Bolkestein, la Commissione tenta di riportare la direttiva sulla strada dell’iperliberismo

Se qualcuno aveva pensato che il genio malefico della Bolkestein fosse rientrato nella lampada si è proprio sbagliato. Dopo aver occupato lo scenario politico, sociale e mediatico, la direttiva europea sui servizi si era quasi dissolta, evaporata nella cortina fumogena del compromesso (cattivo) raggiunto al Parlamento Europeo e targato grande coalizione tedesca. La dirigenza della Ces si era detta lieta della vittoria raggiunta, nonostante ampi settori sindacali avessero continuato a criticare il testo e a mobilitarsi, al pari dei movimenti sociali che hanno alimentato la campagna stop Bolkestein. Schulz e Pottering, capigruppo socialista e popolare all’europarlamento, avevano cantato vittoria il giorno che la Commissione ha dichiarato di voler assumere quel compromesso come proprio. Ma i vapori della maladirettiva hanno continuato ad agire nell’aria europea, nel tentativo di riprendere una forma compiuta. E la commissione Barroso sta operando perché questo succeda.
Sono ben tre i testi interpretativi della Bolkestein, non a caso ispirati dal Dipartimento Mercato Interno, prodotti dalla Commissione. Il primo risale al 4 aprile e riguarda la direttiva relativa al distacco dei lavoratori. Si era detto che i diritti del lavoro non erano toccati dalla direttiva servizi. Ma la Commissione rimprovera gli Stati membri proprio perché pongono troppi ostacoli ai prestatori di servizi che vogliano impiegare lavoratori distaccati. Seguendo l’impianto dell’esecutivo Barroso, infatti, alcune norme a tutela dei lavoratori distaccati sono «vincoli eccessivi» per la libera circolazione dei servizi. Questo è molto preoccupante perché già oggi le tutele per questi lavoratori risultano poco esigibili e controllabili. La seconda comunicazione arriva 16 giorni dopo, il 20 aprile, e mira ad organizzare una consultazione sul mercato interno. Il problema è che non è rivolta ai cittadini ma solo ai managers di impresa. L’unico tema a cui fa riferimento espressamente questo testo è la libertà di installarsi e di disimpegnarsi senza limiti dalle attività esportate nei vari Paesi. Da ultima, il 26 aprile, ecco la comunicazione sui cosidetti servizi di interesse generale: ogni Stato membro è libero di definire cosa intenda per «servizi di interesse economico generale» e «servizi sociali di interesse generale» che sono esclusi dal campo di applicazione della Bolkestein. D’altra parte però la Comunità europea richiede agli Stati membri di applicare alcune regole comuni per arrivare ad una definizione comune di questi servizi che, escludendo quelli sanitari, ancora manca. E mancherà per altri due anni almeno, il tempo che la Commissione si prende per stilare un rapporto e ri-esaminare la situazione. Nel frattempo, vale la giurisprudenza dei trattati e l’ultima parola spetta Corte di Giustizia.

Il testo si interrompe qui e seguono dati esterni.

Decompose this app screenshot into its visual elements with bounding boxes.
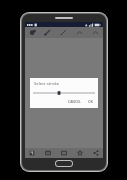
button[interactable]: Brush: [27, 27, 38, 38]
staticText: Select stroke: [34, 81, 60, 87]
staticText: CANCEL: [68, 99, 81, 104]
button[interactable]: Redo: [90, 27, 101, 38]
button[interactable]: Stroke width slider: [33, 90, 95, 96]
staticText: OK: [88, 99, 93, 104]
button[interactable]: OK: [87, 98, 94, 105]
button[interactable]: Share: [91, 148, 101, 158]
button[interactable]: Pen: [58, 27, 69, 38]
button[interactable]: New: [59, 148, 69, 158]
button[interactable]: Save: [27, 148, 37, 158]
button[interactable]: Undo: [74, 27, 85, 38]
button[interactable]: Favorite: [75, 148, 85, 158]
button[interactable]: CANCEL: [67, 98, 82, 105]
button[interactable]: Gallery: [43, 148, 53, 158]
button[interactable]: Pencil: [42, 27, 53, 38]
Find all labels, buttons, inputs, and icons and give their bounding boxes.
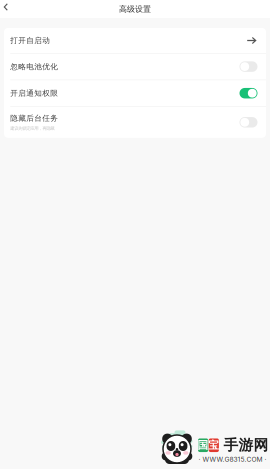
- staticText: 开启通知权限: [10, 88, 58, 98]
- button[interactable]: 打开自启动: [4, 28, 266, 53]
- button[interactable]: Back: [0, 0, 12, 18]
- staticText: 高级设置: [119, 4, 151, 14]
- staticText: 宝: [208, 438, 219, 452]
- staticText: 打开自启动: [10, 36, 50, 45]
- button[interactable]: 忽略电池优化: [4, 54, 266, 80]
- staticText: 国: [198, 438, 209, 452]
- staticText: 忽略电池优化: [10, 62, 58, 71]
- button[interactable]: 隐藏后台任务: [4, 107, 266, 138]
- staticText: 隐藏后台任务: [10, 114, 58, 123]
- staticText: 手游网: [224, 436, 269, 454]
- staticText: · WWW.G8315.COM ·: [198, 455, 266, 463]
- button[interactable]: 开启通知权限: [4, 80, 266, 106]
- staticText: 建议先锁定应用，再隐藏: [10, 126, 54, 131]
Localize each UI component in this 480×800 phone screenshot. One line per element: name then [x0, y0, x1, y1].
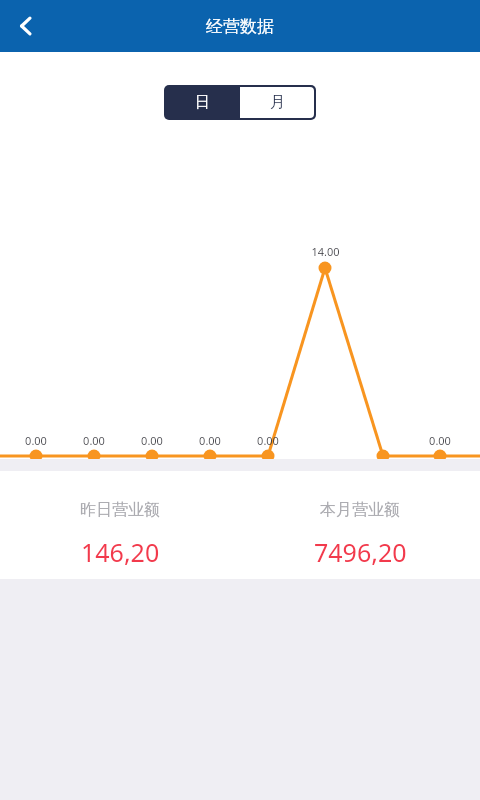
button[interactable]: Back	[0, 0, 52, 52]
staticText: 0.00	[199, 433, 221, 448]
staticText: 昨日营业额	[80, 500, 160, 520]
staticText: 月	[270, 93, 285, 112]
staticText: 0.00	[83, 433, 105, 448]
staticText: 0.00	[429, 433, 451, 448]
staticText: 0.00	[257, 433, 279, 448]
staticText: 本月营业额	[320, 500, 400, 520]
staticText: 经营数据	[206, 16, 274, 37]
button[interactable]: 日	[164, 85, 240, 120]
staticText: 日	[195, 93, 210, 112]
staticText: 0.00	[372, 464, 394, 479]
button[interactable]: 本月营业额	[240, 471, 480, 579]
button[interactable]: 月	[240, 87, 314, 118]
staticText: 14.00	[311, 244, 340, 259]
staticText: 146,20	[81, 535, 160, 569]
button[interactable]: 昨日营业额	[0, 471, 240, 579]
staticText: 0.00	[25, 433, 47, 448]
staticText: 7496,20	[314, 535, 407, 569]
staticText: 0.00	[141, 433, 163, 448]
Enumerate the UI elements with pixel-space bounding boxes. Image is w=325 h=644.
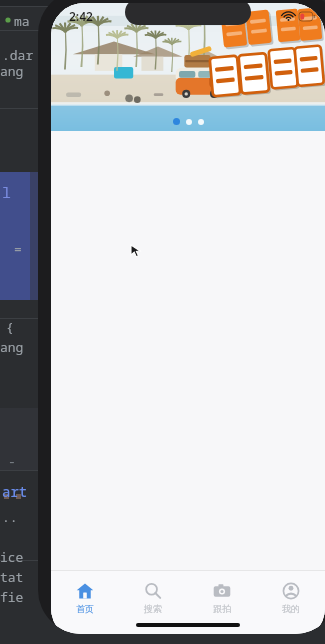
button[interactable] (51, 3, 325, 131)
staticText: l (2, 182, 12, 202)
staticText: 我的 (282, 603, 300, 614)
button[interactable]: 首页 (51, 577, 119, 614)
button[interactable]: 跟拍 (187, 577, 256, 614)
staticText: 搜索 (144, 603, 162, 614)
other: 搜索 (144, 582, 162, 600)
staticText: .dar (2, 46, 34, 64)
other: 跟拍 (213, 582, 231, 600)
staticText: ang (0, 338, 24, 356)
staticText: 2:42 (69, 8, 93, 24)
other: 我的 (282, 582, 300, 600)
staticText: ma (14, 12, 30, 30)
staticText: ang (0, 62, 24, 80)
staticText: { (6, 318, 14, 336)
button[interactable]: 搜索 (119, 577, 187, 614)
other: 首页 (76, 582, 94, 600)
staticText: art (2, 482, 28, 501)
staticText: .. (2, 508, 18, 526)
staticText: 跟拍 (213, 603, 231, 614)
staticText: tat (0, 568, 24, 586)
staticText: fie (0, 588, 24, 606)
staticText: = (14, 240, 22, 258)
staticText: - (8, 452, 16, 470)
staticText: ice (0, 548, 24, 566)
button[interactable]: 我的 (256, 577, 325, 614)
staticText: 首页 (76, 603, 94, 614)
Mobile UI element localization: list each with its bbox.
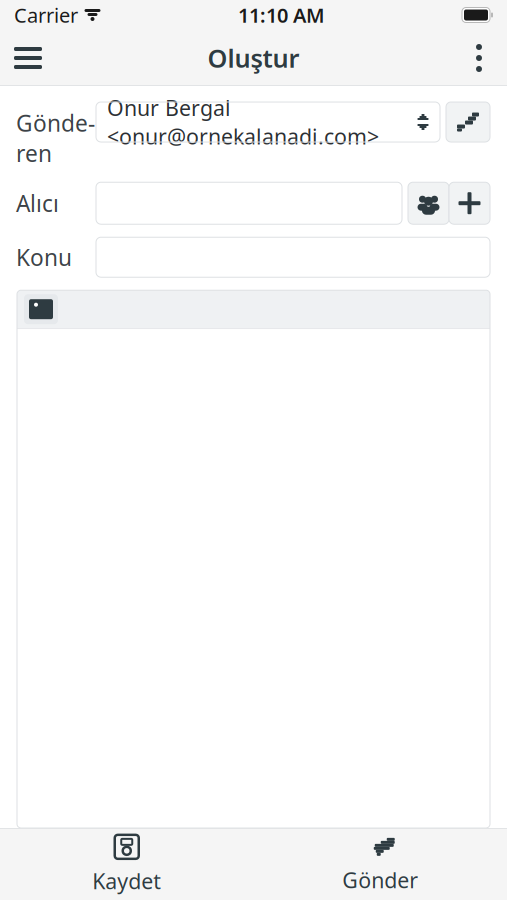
button[interactable]: Menu	[0, 30, 56, 86]
button[interactable]: Add recipient	[449, 182, 490, 224]
button[interactable]: Onur Bergal <onur@ornekalanadi.com>	[96, 102, 440, 142]
button[interactable]: Subject	[96, 237, 490, 277]
staticText: Gönder	[342, 866, 418, 894]
staticText: Onur Bergal <onur@ornekalanadi.com>	[107, 94, 379, 150]
staticText: Kaydet	[92, 867, 161, 895]
button[interactable]: More options	[451, 30, 507, 86]
button[interactable]: Gönder	[254, 828, 507, 900]
button[interactable]: Kaydet	[0, 828, 254, 900]
staticText: Alıcı	[16, 188, 59, 218]
staticText: Oluştur	[208, 41, 300, 75]
button[interactable]: Recipient	[96, 182, 402, 224]
button[interactable]: Insert image	[24, 294, 58, 324]
staticText: Konu	[16, 242, 72, 272]
button[interactable]: Contacts	[408, 182, 449, 224]
staticText: Carrier	[14, 2, 78, 28]
staticText: Gönde- ren	[16, 108, 95, 168]
staticText: 11:10 AM	[238, 2, 325, 28]
button[interactable]: Edit sender	[446, 102, 490, 142]
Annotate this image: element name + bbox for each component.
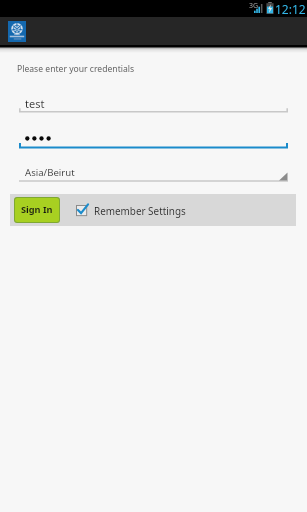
staticText: Asia/Beirut bbox=[25, 166, 75, 179]
staticText: Sign In bbox=[21, 203, 53, 216]
button[interactable]: Sign In bbox=[15, 198, 59, 222]
button[interactable]: test bbox=[19, 94, 288, 113]
button[interactable]: App logo bbox=[8, 21, 26, 42]
staticText: 12:12 bbox=[275, 1, 306, 17]
staticText: Remember Settings bbox=[94, 204, 186, 217]
staticText: Please enter your credentials bbox=[17, 63, 135, 75]
staticText: 3G bbox=[249, 1, 259, 11]
staticText: test bbox=[25, 96, 45, 111]
button[interactable] bbox=[19, 130, 288, 149]
button[interactable]: Asia/Beirut bbox=[19, 165, 288, 182]
button[interactable]: Remember Settings bbox=[76, 194, 186, 226]
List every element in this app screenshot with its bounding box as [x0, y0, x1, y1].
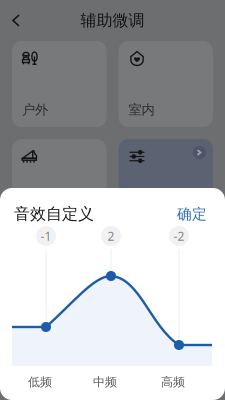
button[interactable]: 室内 — [118, 41, 213, 127]
button[interactable] — [12, 139, 106, 225]
staticText: -1 — [40, 228, 52, 244]
staticText: 低频 — [28, 375, 52, 389]
staticText: 室内 — [128, 102, 154, 118]
staticText: 2 — [108, 228, 114, 244]
button[interactable]: Back — [3, 6, 29, 34]
staticText: 中频 — [93, 375, 117, 389]
button[interactable]: 户外 — [12, 41, 106, 127]
staticText: 确定 — [177, 205, 207, 223]
button[interactable]: 确定 — [173, 202, 211, 226]
staticText: -2 — [174, 228, 184, 244]
staticText: 音效自定义 — [14, 204, 94, 224]
staticText: 辅助微调 — [80, 11, 144, 30]
staticText: 高频 — [161, 375, 185, 389]
button[interactable] — [118, 139, 213, 225]
staticText: 户外 — [22, 102, 48, 118]
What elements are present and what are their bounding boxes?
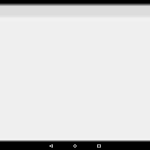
button[interactable]: Home [63,141,87,150]
button[interactable]: Recent apps [87,141,111,150]
button[interactable]: Back [39,141,63,150]
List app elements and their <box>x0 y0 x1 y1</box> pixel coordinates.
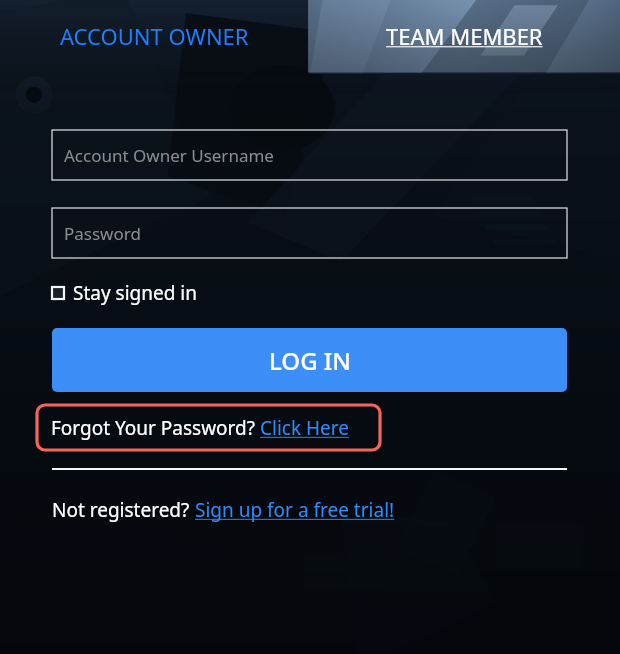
button[interactable]: Account Owner Username <box>52 130 567 180</box>
button[interactable]: TEAM MEMBER <box>308 0 620 72</box>
staticText: Password <box>64 222 141 245</box>
button[interactable]: ACCOUNT OWNER <box>0 0 308 72</box>
button[interactable]: Password <box>52 208 567 258</box>
button[interactable]: LOG IN <box>52 328 567 392</box>
button[interactable]: Stay signed in <box>52 280 197 306</box>
staticText: Not registered? <box>52 497 195 523</box>
staticText: Account Owner Username <box>64 144 274 167</box>
staticText: LOG IN <box>269 344 351 377</box>
staticText: TEAM MEMBER <box>386 21 543 51</box>
staticText: Sign up for a free trial! <box>195 497 395 523</box>
button[interactable]: Sign up for a free trial! <box>195 497 395 523</box>
staticText: Click Here <box>260 415 349 441</box>
staticText: Forgot Your Password? <box>51 415 260 441</box>
staticText: ACCOUNT OWNER <box>60 21 249 51</box>
button[interactable]: Forgot Your Password? <box>37 405 380 450</box>
staticText: Stay signed in <box>73 280 197 306</box>
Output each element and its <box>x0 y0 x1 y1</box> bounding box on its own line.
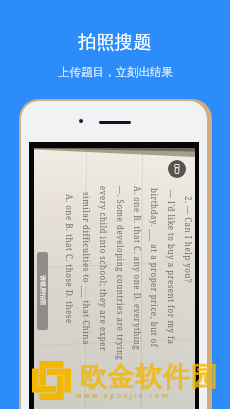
staticText: 上传题目，立刻出结果 <box>58 65 173 79</box>
staticText: A. one B. that C. any one D. everything <box>132 186 143 351</box>
staticText: 请横屏拍照 <box>39 275 47 305</box>
staticText: 拍照搜题 <box>78 31 152 54</box>
staticText: — I'd like to buy a present for my fa <box>166 190 177 345</box>
staticText: www.apoujia.com <box>76 391 171 401</box>
button[interactable]: Flashlight <box>168 160 186 178</box>
staticText: 2. — Can I help you? <box>183 196 194 284</box>
staticText: similar difficulties to ___ that China <box>81 192 92 346</box>
staticText: every child into school; they are exper <box>98 186 109 352</box>
staticText: birthday. ___ at a proper price, but of <box>149 188 160 348</box>
staticText: —. Some developing countries are trying <box>115 186 126 361</box>
button[interactable]: 请横屏拍照 <box>37 252 48 330</box>
staticText: A. one B. that C. those D. these <box>64 194 75 324</box>
staticText: 欧金软件园 <box>79 360 218 394</box>
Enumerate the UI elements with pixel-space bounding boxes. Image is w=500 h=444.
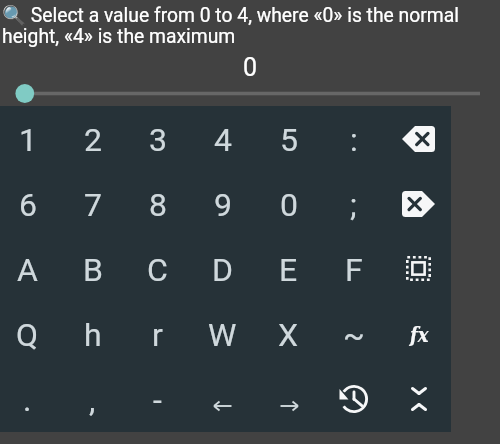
staticText: . (23, 381, 32, 419)
staticText: - (153, 381, 162, 419)
staticText: X (278, 316, 299, 354)
button[interactable] (256, 366, 321, 431)
staticText: 5 (280, 121, 298, 159)
staticText: 1 (19, 121, 37, 159)
button[interactable]: 7 (60, 171, 125, 236)
staticText: 3 (149, 121, 167, 159)
button[interactable]: 9 (190, 171, 255, 236)
button[interactable]: W (190, 301, 255, 366)
staticText: r (152, 316, 163, 354)
button[interactable]: Collapse keyboard (386, 366, 451, 431)
staticText: A (17, 251, 38, 289)
button[interactable]: h (60, 301, 125, 366)
staticText: : (350, 121, 358, 159)
staticText: fx (410, 323, 429, 346)
staticText: E (279, 251, 298, 289)
button[interactable]: 3 (125, 106, 190, 171)
button[interactable]: - (125, 366, 190, 431)
staticText: B (83, 251, 103, 289)
button[interactable]: Q (0, 301, 60, 366)
staticText: 🔍 Select a value from 0 to 4, where «0» … (2, 4, 497, 48)
button[interactable]: r (125, 301, 190, 366)
staticText: 9 (214, 186, 232, 224)
button[interactable] (190, 366, 255, 431)
staticText: ~ (343, 316, 365, 354)
button[interactable]: . (0, 366, 60, 431)
button[interactable]: 6 (0, 171, 60, 236)
staticText: 0 (0, 53, 500, 82)
button[interactable]: History (321, 366, 386, 431)
button[interactable]: 4 (190, 106, 255, 171)
staticText: D (212, 251, 233, 289)
button[interactable]: 8 (125, 171, 190, 236)
button[interactable]: Backspace (386, 106, 451, 171)
staticText: 4 (214, 121, 232, 159)
button[interactable]: Functions (386, 301, 451, 366)
button[interactable]: D (190, 236, 255, 301)
button[interactable]: 5 (256, 106, 321, 171)
button[interactable]: : (321, 106, 386, 171)
staticText: C (147, 251, 168, 289)
button[interactable]: C (125, 236, 190, 301)
button[interactable]: 2 (60, 106, 125, 171)
button[interactable]: E (256, 236, 321, 301)
button[interactable]: ; (321, 171, 386, 236)
button[interactable]: Value slider (0, 80, 500, 106)
staticText: 8 (149, 186, 167, 224)
staticText: ; (350, 186, 357, 224)
button[interactable]: F (321, 236, 386, 301)
button[interactable]: X (256, 301, 321, 366)
staticText: , (89, 381, 96, 419)
staticText: W (208, 316, 237, 354)
staticText: 0 (280, 186, 298, 224)
button[interactable]: ~ (321, 301, 386, 366)
button[interactable]: Delete (386, 171, 451, 236)
button[interactable]: A (0, 236, 60, 301)
staticText: Q (16, 316, 39, 354)
button[interactable]: B (60, 236, 125, 301)
staticText: 7 (84, 186, 102, 224)
button[interactable]: Select all (386, 236, 451, 301)
button[interactable]: 1 (0, 106, 60, 171)
staticText: 2 (84, 121, 102, 159)
button[interactable]: , (60, 366, 125, 431)
button[interactable]: 0 (256, 171, 321, 236)
staticText: 6 (19, 186, 37, 224)
staticText: F (345, 251, 363, 289)
staticText: h (84, 316, 102, 354)
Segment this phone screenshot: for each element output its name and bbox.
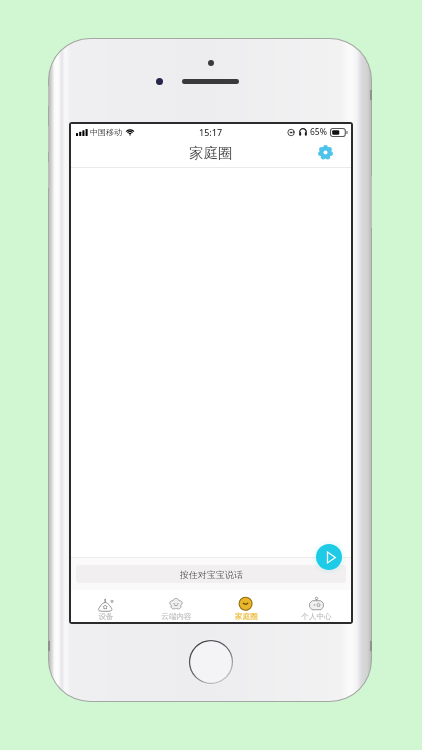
staticText: 设备: [98, 612, 114, 622]
button[interactable]: 设备: [71, 590, 141, 622]
staticText: 15:17: [199, 126, 223, 138]
button[interactable]: 按住对宝宝说话: [76, 565, 346, 583]
button[interactable]: Settings: [315, 142, 335, 162]
staticText: 按住对宝宝说话: [180, 569, 243, 580]
staticText: 家庭圈: [189, 144, 233, 162]
button[interactable]: 个人中心: [281, 590, 351, 622]
staticText: 云端内容: [161, 612, 192, 622]
staticText: 中国移动: [90, 127, 122, 137]
staticText: 个人中心: [301, 612, 332, 622]
staticText: 家庭圈: [235, 612, 258, 622]
staticText: 65%: [310, 126, 327, 138]
button[interactable]: 云端内容: [141, 590, 211, 622]
button[interactable]: Play voice message: [316, 544, 342, 570]
button[interactable]: 家庭圈: [211, 590, 281, 622]
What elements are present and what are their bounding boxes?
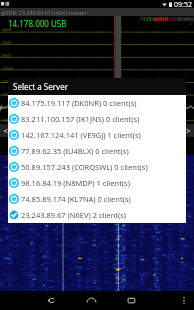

Questi testi dunque parlano solo di mercato: lo sbilanciamento della Commissione verso un’interpretazione iperliberista è fortissimo. I socialisti, che richiedevano una direttiva europea sui servizi economici generali, appaiono adesso del tutto spiazzati. E questa nuova realtà smaschera la natura effettiva del compromesso della Grosse Koalition. Quello che servirebbe, all’opposto, è un testo sul carattere universale, esigibile, partecipato e ambientale dei servizi, una norma quadro che assuma il terreno dei beni comuni, come è accaduto di recente nella votazione parlamentare sull’acqua. Abbiamo fatto bene a non credere alla favola della dissoluzione dello spettro, ed è bene che si rilanci la lotta anche in vista dell’arrivo in aula del nuovo testo della Commissione. Perché il compromesso parlamentare di fronte a queste tre pesanti comunicazioni pesanti diventa una pura foglia di fico.